START Source data

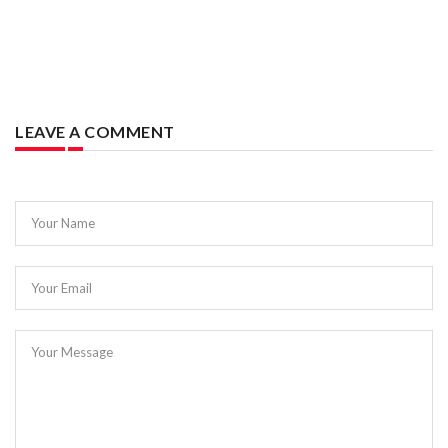
LEAVE A COMMENT
Your Name
Your Email
Your Message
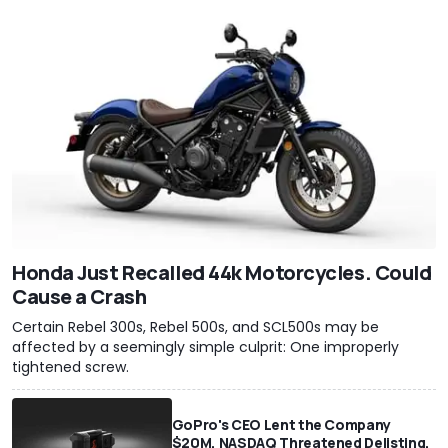
Honda Just Recalled 44k Motorcycles. Could
Cause a Crash
Certain Rebel 300s, Rebel 500s, and SCL500s may be
affected by a seemingly simple culprit: One improperly
tightened screw.
GoPro's CEO Lent the Company
$20M, NASDAQ Threatened Delisting,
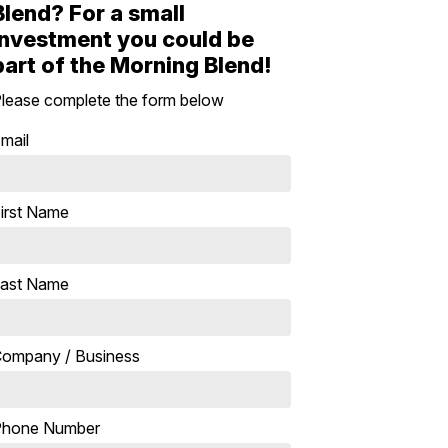
Blend? For a small
investment you could be
part of the Morning Blend!
lease complete the form below
mail
irst Name
ast Name
ompany / Business
Phone Number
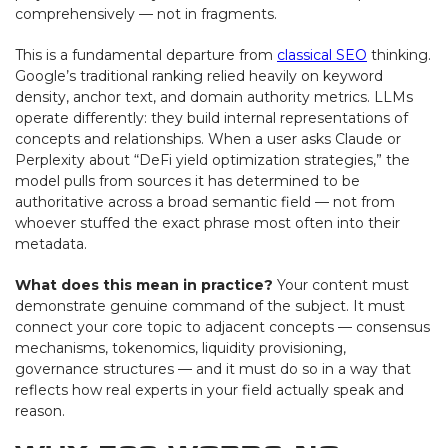
comprehensively — not in fragments.
This is a fundamental departure from
classical SEO
thinking.
Google’s traditional ranking relied heavily on keyword
density, anchor text, and domain authority metrics. LLMs
operate differently: they build internal representations of
concepts and relationships. When a user asks Claude or
Perplexity about “DeFi yield optimization strategies,” the
model pulls from sources it has determined to be
authoritative across a broad semantic field — not from
whoever stuffed the exact phrase most often into their
metadata.
What does this mean in practice?
Your content must
demonstrate genuine command of the subject. It must
connect your core topic to adjacent concepts — consensus
mechanisms, tokenomics, liquidity provisioning,
governance structures — and it must do so in a way that
reflects how real experts in your field actually speak and
reason.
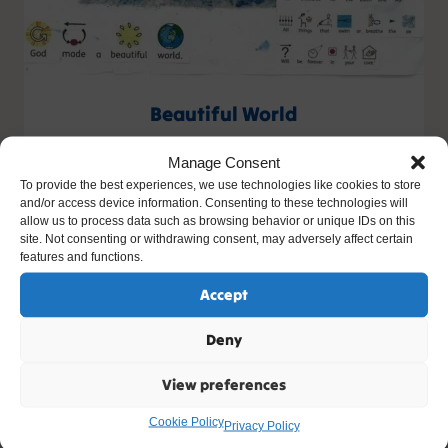
Beautiful World
Artist: Emmeline
Manage Consent
Age: 6
To provide the best experiences, we use technologies like cookies to store
and/or access device information. Consenting to these technologies will
allow us to process data such as browsing behavior or unique IDs on this
site. Not consenting or withdrawing consent, may adversely affect certain
features and functions.
Accept
Deny
View preferences
Cookie Policy
Privacy Policy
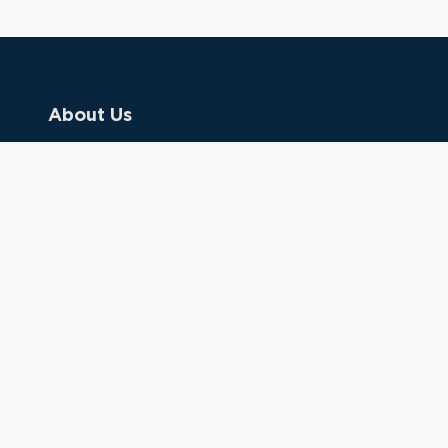
About Us
Contact Us
Donate
Referring Doctors
Clinical Keywords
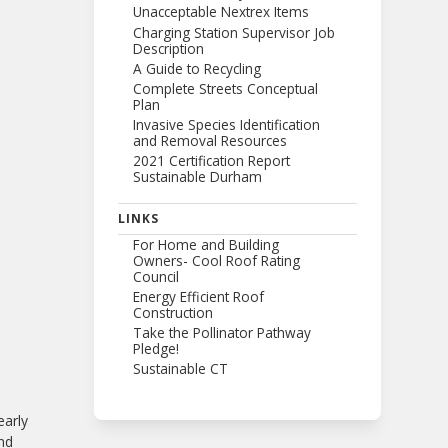
Unacceptable Nextrex Items
Charging Station Supervisor Job
Description
A Guide to Recycling
Complete Streets Conceptual
Plan
Invasive Species Identification
and Removal Resources
2021 Certification Report
Sustainable Durham
LINKS
For Home and Building
Owners- Cool Roof Rating
Council
Energy Efficient Roof
Construction
Take the Pollinator Pathway
Pledge!
Sustainable CT
early
and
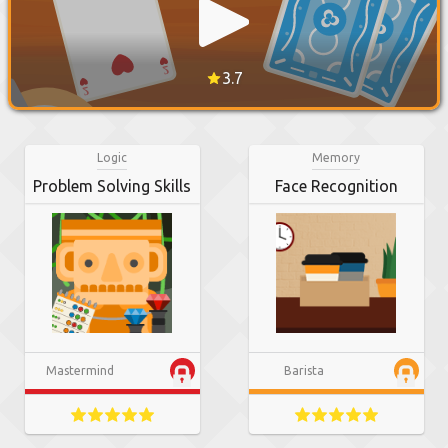
3.7
Logic
Memory
Problem Solving Skills
Face Recognition
Mastermind
Barista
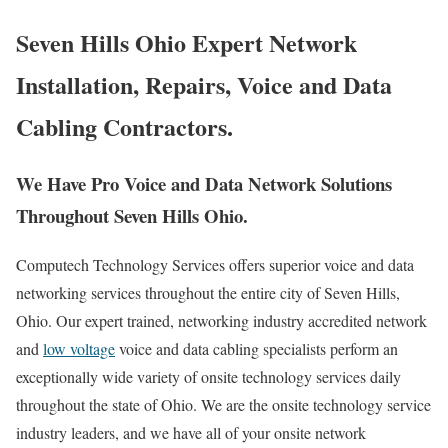
Seven Hills Ohio Expert Network
Installation, Repairs, Voice and Data
Cabling Contractors.
We Have Pro Voice and Data Network Solutions
Throughout Seven Hills Ohio.
Computech Technology Services offers superior voice and data
networking services throughout the entire city of Seven Hills,
Ohio. Our expert trained, networking industry accredited network
and
low voltage
voice and data cabling specialists perform an
exceptionally wide variety of onsite technology services daily
throughout the state of Ohio. We are the onsite technology service
industry leaders, and we have all of your onsite network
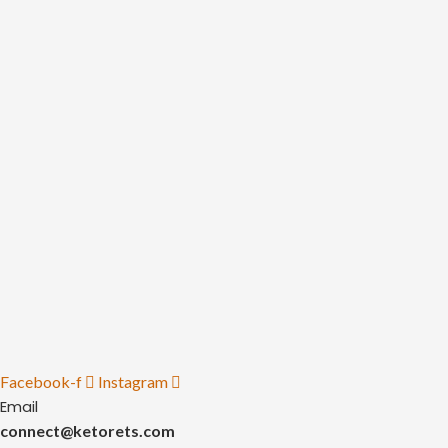
Facebook-f
Instagram
Email
connect@ketorets.com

END Source data

### Task brief:
In the listing above, find the line containing "To provide the" and the line containing "A Guide to Recycling", then return both of them and every line between, exactly, without pictures.

### Output of the exercise:
To provide the best experiences, we use technologies like cookies to store
and/or access device information. Consenting to these technologies will
allow us to process data such as browsing behavior or unique IDs on this
site. Not consenting or withdrawing consent, may adversely affect certain
features and functions.
Accept
Deny
View preferences
Cookie Policy
Privacy Policy
About Us
Contact Us
Donate
Referring Doctors
Clinical Keywords
Unacceptable Nextrex Items
Charging Station Supervisor Job
Description
A Guide to Recycling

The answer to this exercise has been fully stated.